Task directions ::
Check the entries below and say how many lines include the word "conducir". No other text is wanted.

Raw data ::
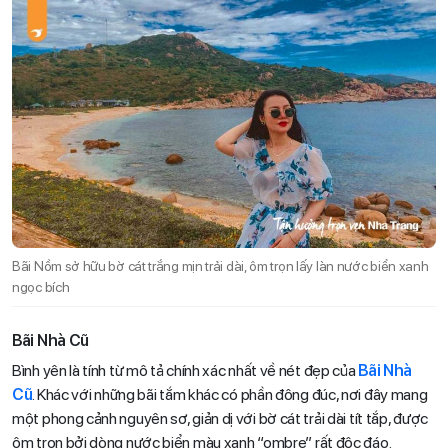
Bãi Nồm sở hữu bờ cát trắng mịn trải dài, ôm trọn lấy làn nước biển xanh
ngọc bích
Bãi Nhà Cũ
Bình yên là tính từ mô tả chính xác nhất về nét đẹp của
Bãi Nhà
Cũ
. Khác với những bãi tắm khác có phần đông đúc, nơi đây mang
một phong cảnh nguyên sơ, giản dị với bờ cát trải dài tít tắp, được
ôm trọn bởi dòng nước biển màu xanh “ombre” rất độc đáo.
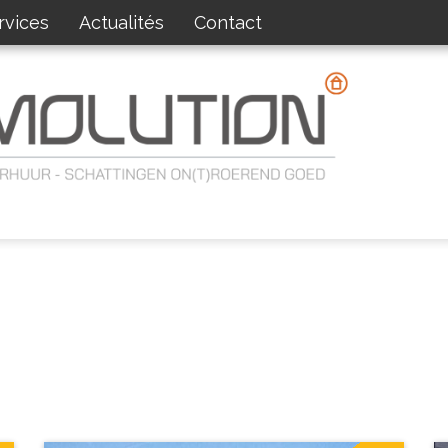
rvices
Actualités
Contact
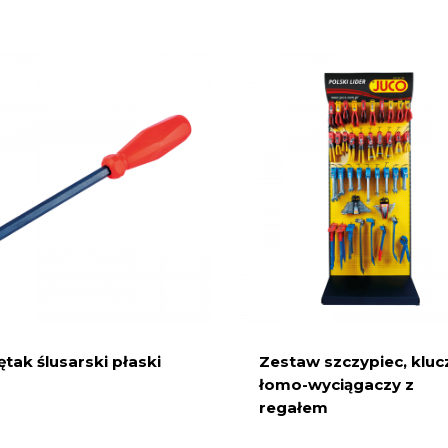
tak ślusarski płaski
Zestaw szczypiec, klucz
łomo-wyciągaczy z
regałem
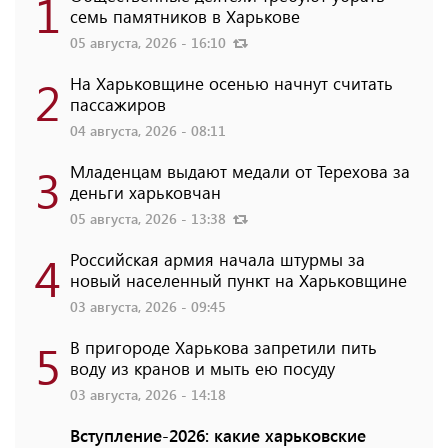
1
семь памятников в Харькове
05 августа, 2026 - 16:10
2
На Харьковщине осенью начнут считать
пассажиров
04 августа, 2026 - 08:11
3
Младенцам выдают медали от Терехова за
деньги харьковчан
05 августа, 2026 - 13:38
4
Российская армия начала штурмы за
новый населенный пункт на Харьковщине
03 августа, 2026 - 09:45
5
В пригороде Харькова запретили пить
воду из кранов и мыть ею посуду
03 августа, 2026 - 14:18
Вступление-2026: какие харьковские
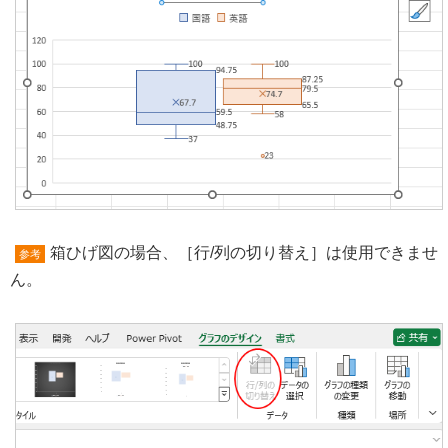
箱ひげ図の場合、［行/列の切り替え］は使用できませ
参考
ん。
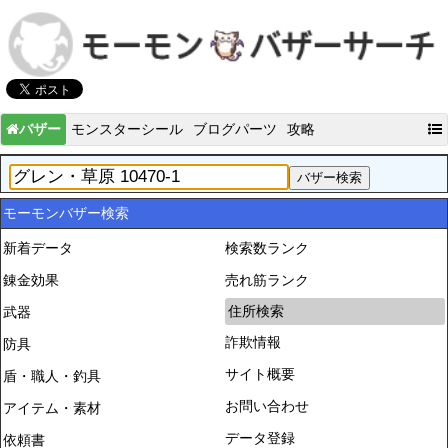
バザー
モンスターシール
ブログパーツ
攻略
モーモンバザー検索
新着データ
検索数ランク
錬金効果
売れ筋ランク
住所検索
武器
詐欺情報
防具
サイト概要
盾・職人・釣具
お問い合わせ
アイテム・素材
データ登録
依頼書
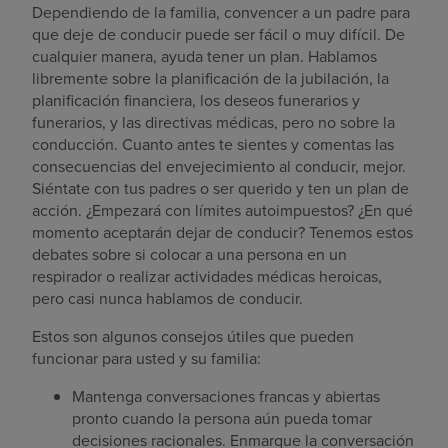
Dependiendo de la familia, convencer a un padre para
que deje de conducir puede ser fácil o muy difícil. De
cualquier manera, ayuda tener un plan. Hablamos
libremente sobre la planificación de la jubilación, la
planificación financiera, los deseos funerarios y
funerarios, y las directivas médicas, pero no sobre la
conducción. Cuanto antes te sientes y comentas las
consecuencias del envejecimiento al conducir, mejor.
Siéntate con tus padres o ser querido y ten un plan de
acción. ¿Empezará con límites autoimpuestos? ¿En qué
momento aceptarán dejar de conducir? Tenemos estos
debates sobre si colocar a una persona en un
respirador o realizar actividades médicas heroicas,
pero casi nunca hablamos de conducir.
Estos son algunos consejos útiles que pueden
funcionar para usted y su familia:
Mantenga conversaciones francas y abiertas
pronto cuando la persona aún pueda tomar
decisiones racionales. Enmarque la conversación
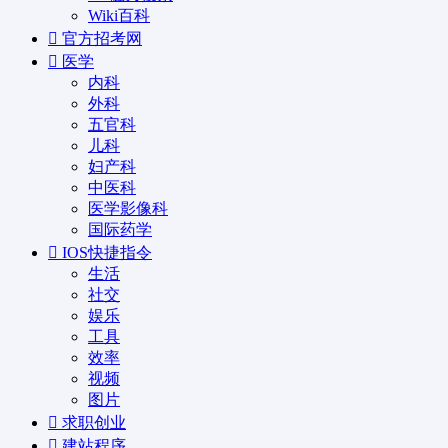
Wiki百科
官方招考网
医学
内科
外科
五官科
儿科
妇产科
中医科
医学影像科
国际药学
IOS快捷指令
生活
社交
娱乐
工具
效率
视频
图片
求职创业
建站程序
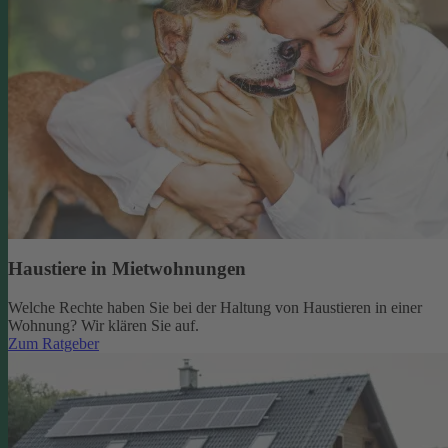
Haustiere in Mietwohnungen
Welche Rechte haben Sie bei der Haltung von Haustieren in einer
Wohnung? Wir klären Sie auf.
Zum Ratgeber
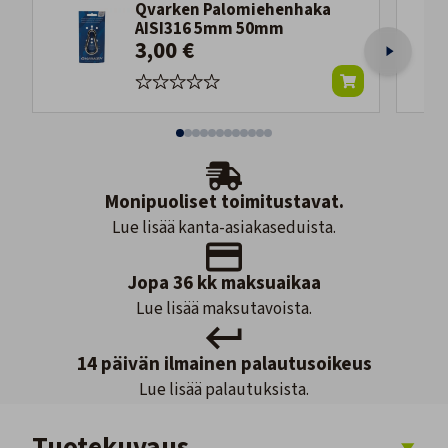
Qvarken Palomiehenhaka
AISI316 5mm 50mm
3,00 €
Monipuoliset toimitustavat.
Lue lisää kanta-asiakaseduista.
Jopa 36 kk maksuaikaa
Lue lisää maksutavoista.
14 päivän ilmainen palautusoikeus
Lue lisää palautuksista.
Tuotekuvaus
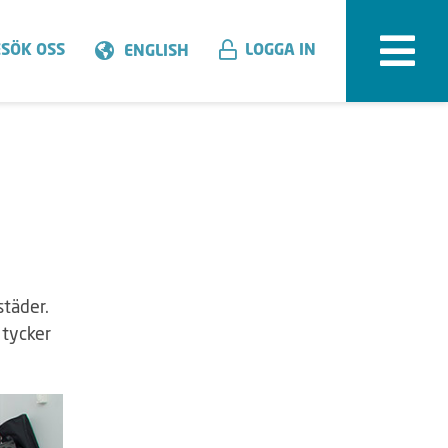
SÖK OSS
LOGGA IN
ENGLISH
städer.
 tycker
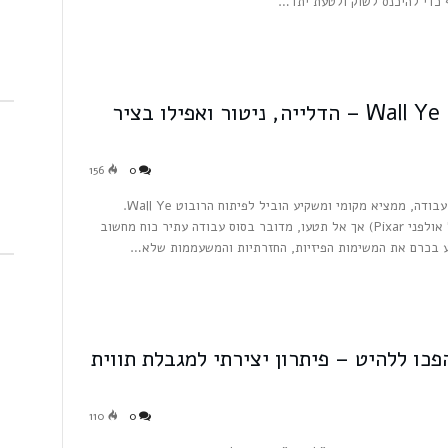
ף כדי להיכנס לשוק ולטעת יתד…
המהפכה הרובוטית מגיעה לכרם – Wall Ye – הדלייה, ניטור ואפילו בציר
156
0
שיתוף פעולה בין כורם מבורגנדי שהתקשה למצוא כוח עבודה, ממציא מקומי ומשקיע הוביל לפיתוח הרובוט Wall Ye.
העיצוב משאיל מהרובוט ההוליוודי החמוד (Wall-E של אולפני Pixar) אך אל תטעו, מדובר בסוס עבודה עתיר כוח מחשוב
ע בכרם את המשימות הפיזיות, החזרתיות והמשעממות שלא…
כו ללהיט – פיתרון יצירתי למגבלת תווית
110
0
...
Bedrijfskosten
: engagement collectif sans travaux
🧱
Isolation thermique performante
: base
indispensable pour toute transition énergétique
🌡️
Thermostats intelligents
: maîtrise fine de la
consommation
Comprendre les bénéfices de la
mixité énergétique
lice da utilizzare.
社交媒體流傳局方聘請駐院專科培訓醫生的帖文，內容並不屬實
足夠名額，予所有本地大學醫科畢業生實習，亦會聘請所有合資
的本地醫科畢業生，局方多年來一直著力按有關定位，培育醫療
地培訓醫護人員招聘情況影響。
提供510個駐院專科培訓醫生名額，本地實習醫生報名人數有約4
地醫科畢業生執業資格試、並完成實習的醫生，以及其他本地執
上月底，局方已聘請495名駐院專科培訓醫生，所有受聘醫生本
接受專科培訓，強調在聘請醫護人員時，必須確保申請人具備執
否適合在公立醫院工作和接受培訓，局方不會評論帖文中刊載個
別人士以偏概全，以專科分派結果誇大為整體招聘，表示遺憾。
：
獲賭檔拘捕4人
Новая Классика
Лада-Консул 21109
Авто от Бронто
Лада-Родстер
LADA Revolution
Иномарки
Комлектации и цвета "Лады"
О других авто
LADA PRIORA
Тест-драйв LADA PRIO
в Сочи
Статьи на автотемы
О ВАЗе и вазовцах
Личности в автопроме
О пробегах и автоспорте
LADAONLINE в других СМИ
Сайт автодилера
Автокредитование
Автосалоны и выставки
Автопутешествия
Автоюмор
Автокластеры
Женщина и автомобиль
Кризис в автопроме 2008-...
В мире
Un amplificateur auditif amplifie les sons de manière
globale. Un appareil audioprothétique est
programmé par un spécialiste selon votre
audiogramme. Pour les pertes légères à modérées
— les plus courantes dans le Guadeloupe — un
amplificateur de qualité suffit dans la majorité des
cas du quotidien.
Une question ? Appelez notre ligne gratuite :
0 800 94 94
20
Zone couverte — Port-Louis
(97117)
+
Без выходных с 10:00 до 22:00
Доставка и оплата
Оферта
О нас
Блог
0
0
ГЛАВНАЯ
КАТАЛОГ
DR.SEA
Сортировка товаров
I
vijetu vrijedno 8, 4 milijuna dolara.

Task response ::
4